▸ **Raw data**
********
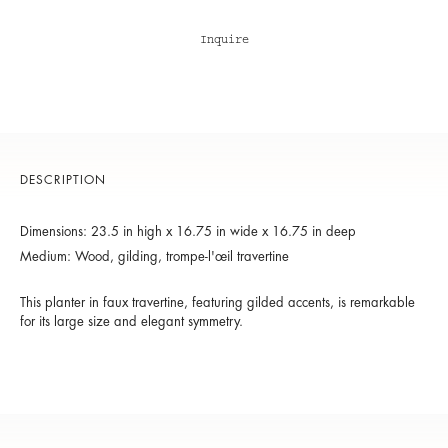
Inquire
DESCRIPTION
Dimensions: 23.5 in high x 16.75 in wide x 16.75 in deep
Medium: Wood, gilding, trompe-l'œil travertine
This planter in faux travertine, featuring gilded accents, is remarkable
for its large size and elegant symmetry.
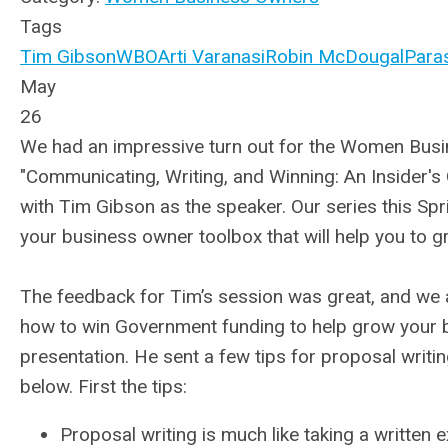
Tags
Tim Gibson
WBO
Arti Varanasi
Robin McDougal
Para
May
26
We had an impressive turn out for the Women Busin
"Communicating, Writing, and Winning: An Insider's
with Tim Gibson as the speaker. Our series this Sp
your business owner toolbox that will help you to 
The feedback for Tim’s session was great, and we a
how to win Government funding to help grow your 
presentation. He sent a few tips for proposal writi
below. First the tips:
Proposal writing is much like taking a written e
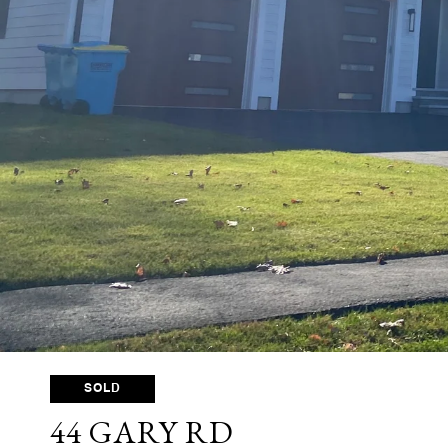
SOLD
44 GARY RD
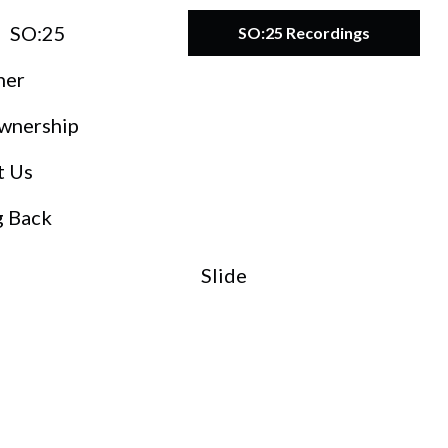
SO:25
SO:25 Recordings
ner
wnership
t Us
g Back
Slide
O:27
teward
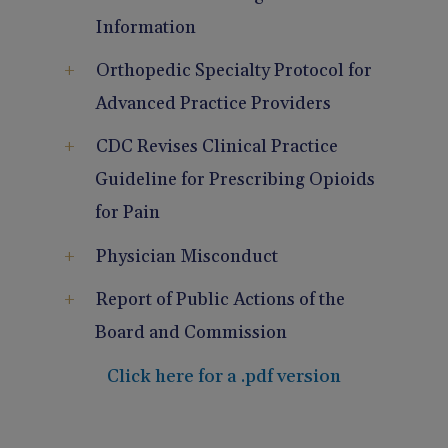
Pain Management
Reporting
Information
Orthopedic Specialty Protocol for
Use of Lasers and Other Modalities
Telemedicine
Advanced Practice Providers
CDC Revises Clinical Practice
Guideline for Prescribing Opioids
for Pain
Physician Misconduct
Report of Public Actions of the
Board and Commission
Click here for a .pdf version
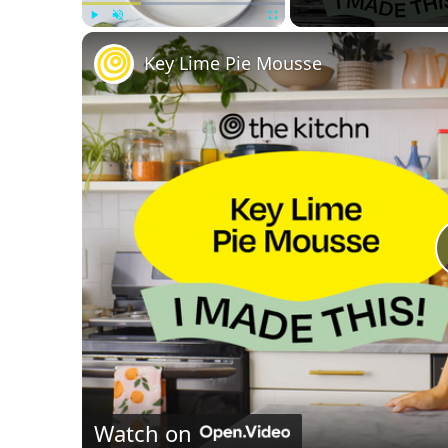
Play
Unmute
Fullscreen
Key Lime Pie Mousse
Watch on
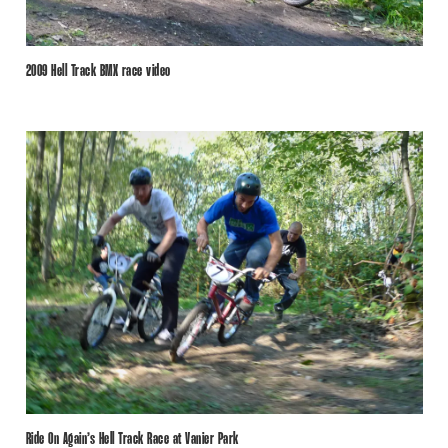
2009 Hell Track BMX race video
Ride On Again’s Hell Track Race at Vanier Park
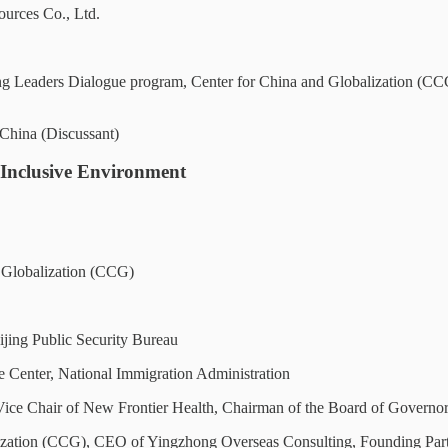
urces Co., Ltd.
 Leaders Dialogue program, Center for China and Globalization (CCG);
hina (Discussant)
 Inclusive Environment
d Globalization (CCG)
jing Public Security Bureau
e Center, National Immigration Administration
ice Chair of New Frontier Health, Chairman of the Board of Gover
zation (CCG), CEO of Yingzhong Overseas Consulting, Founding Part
********
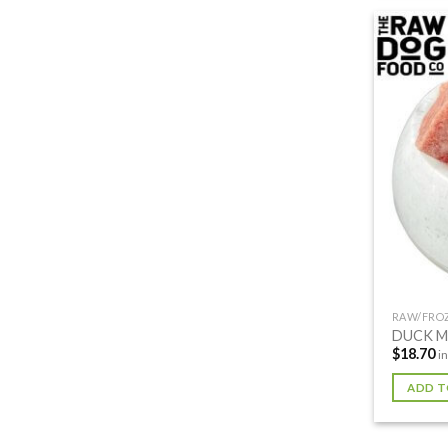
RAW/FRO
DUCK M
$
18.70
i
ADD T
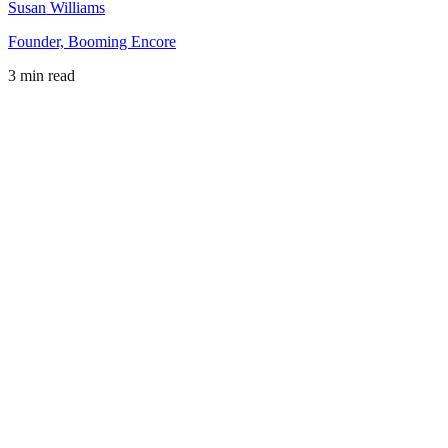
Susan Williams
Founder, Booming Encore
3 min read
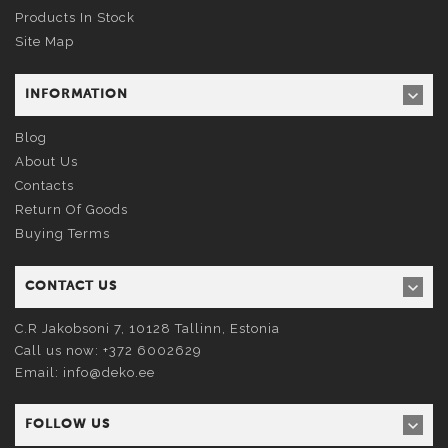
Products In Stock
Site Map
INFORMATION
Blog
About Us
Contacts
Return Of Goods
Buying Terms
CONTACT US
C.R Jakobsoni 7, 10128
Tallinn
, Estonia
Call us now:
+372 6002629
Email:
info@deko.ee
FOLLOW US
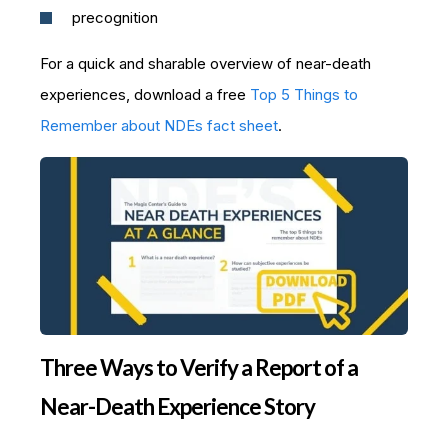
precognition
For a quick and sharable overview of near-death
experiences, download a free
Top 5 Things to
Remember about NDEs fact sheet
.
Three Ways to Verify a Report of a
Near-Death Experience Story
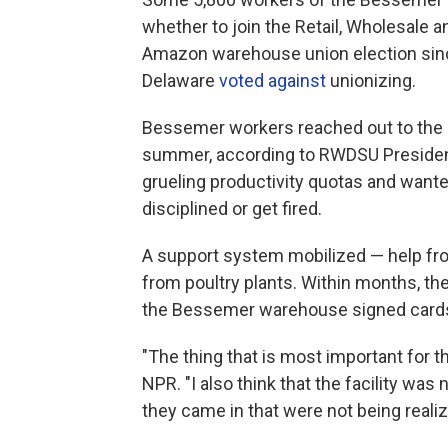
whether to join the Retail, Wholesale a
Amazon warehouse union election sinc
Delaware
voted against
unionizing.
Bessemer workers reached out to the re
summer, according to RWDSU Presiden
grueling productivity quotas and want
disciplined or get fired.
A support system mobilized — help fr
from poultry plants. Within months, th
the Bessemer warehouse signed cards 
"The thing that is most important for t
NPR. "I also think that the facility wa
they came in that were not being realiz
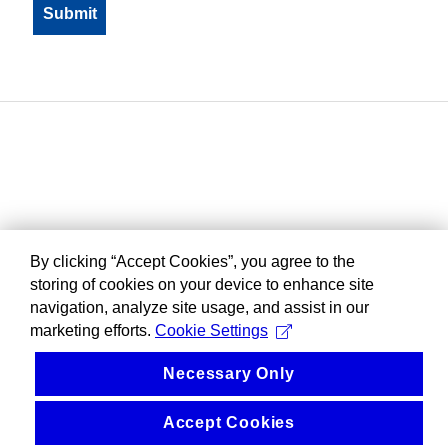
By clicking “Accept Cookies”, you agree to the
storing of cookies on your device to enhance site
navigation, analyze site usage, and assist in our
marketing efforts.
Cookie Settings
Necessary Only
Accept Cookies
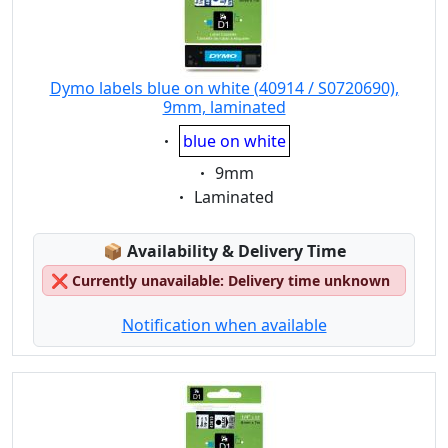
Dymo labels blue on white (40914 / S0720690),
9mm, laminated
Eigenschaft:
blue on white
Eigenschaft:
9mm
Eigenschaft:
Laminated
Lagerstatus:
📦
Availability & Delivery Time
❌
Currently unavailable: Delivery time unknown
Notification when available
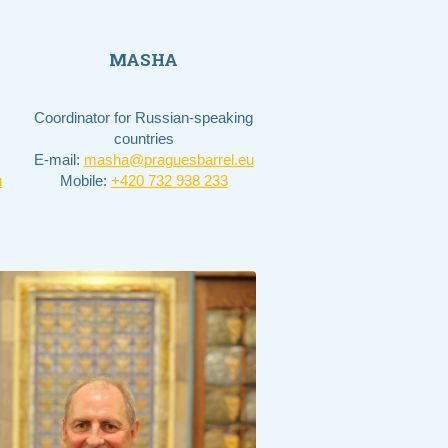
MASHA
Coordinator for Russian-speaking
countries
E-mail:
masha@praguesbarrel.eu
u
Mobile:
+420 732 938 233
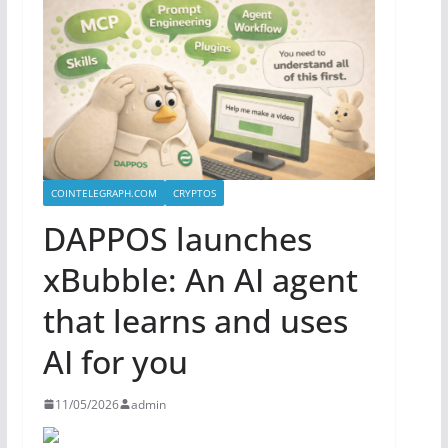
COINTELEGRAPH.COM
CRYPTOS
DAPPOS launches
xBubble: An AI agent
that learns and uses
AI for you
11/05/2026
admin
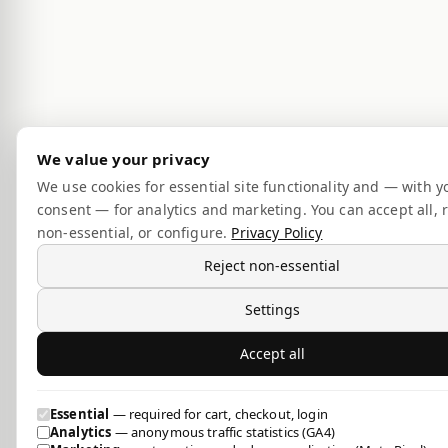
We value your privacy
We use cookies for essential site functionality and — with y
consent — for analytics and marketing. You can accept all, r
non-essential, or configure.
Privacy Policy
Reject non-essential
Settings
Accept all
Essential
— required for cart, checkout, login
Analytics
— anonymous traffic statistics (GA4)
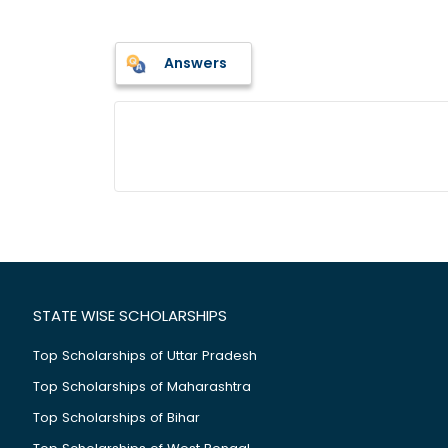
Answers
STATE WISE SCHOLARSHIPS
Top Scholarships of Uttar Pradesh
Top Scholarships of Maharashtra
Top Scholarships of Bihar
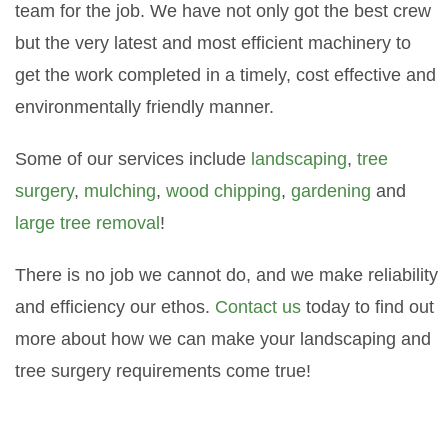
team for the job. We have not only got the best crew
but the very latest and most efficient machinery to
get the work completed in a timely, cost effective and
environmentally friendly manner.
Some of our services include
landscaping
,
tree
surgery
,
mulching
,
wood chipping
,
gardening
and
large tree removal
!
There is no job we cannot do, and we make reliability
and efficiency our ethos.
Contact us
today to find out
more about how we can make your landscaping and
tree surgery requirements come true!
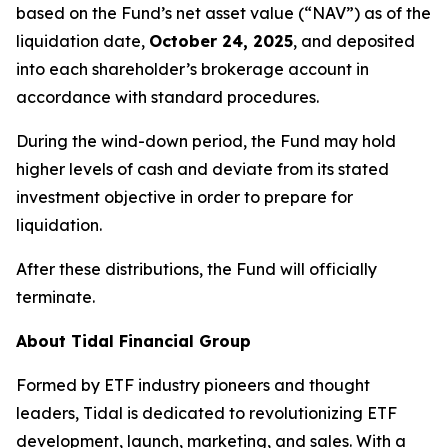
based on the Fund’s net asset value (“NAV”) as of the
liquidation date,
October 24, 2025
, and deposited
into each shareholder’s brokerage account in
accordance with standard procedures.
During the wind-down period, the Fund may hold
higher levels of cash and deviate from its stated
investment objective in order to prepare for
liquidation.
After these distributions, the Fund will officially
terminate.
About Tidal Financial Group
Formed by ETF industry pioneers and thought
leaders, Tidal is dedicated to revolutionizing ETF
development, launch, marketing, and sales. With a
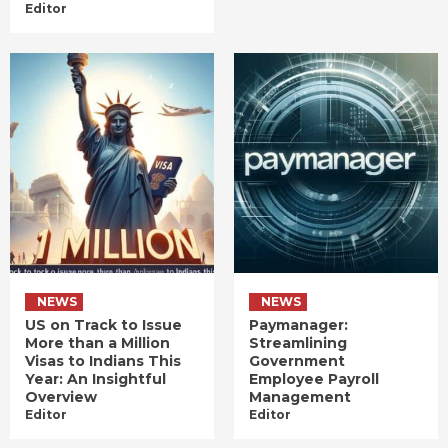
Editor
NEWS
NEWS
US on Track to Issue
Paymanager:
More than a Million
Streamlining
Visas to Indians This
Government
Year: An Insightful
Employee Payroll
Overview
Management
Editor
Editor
********
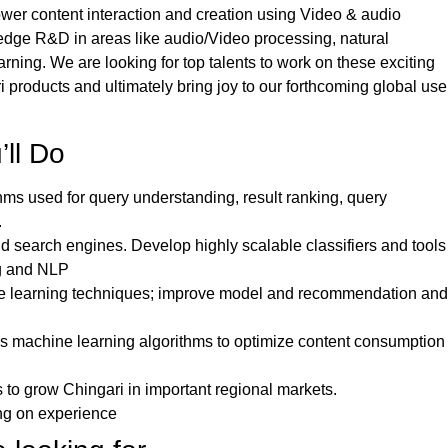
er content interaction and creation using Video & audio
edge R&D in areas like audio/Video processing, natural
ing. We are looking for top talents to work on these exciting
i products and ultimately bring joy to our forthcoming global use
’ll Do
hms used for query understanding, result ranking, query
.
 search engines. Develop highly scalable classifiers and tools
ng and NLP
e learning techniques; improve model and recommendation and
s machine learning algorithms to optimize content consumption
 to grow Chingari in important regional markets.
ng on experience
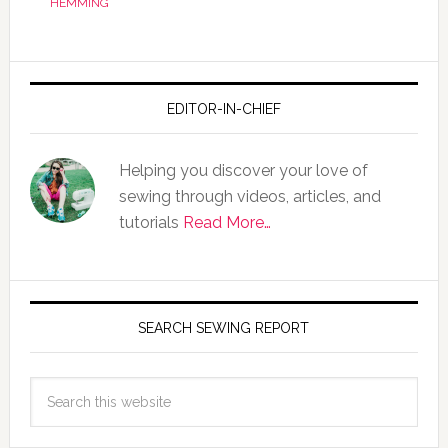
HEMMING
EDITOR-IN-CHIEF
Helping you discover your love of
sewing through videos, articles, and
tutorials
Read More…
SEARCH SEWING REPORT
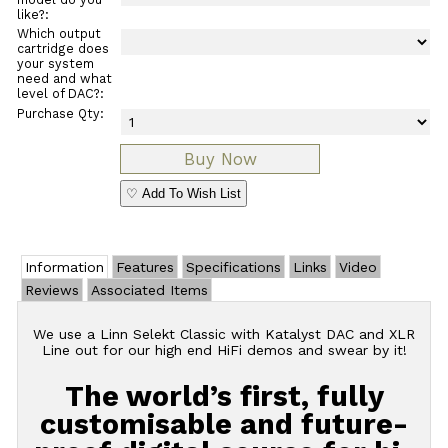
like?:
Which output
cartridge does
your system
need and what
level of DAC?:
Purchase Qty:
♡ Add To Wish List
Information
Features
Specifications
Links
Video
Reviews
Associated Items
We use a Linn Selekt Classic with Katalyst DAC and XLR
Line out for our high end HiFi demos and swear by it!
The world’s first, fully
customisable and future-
********
Word for word, retype the lines in the entries above that run from the one with "Necessary Only" through the one with "Coordinator for Russian-speaking". Both ends count; pictures do not.

Necessary Only
Accept Cookies
Dymo labels blue on white (40914 / S0720690),
9mm, laminated
Eigenschaft:
blue on white
Eigenschaft:
9mm
Eigenschaft:
Laminated
Lagerstatus:
📦
Availability & Delivery Time
❌
Currently unavailable: Delivery time unknown
Notification when available
MASHA
Coordinator for Russian-speaking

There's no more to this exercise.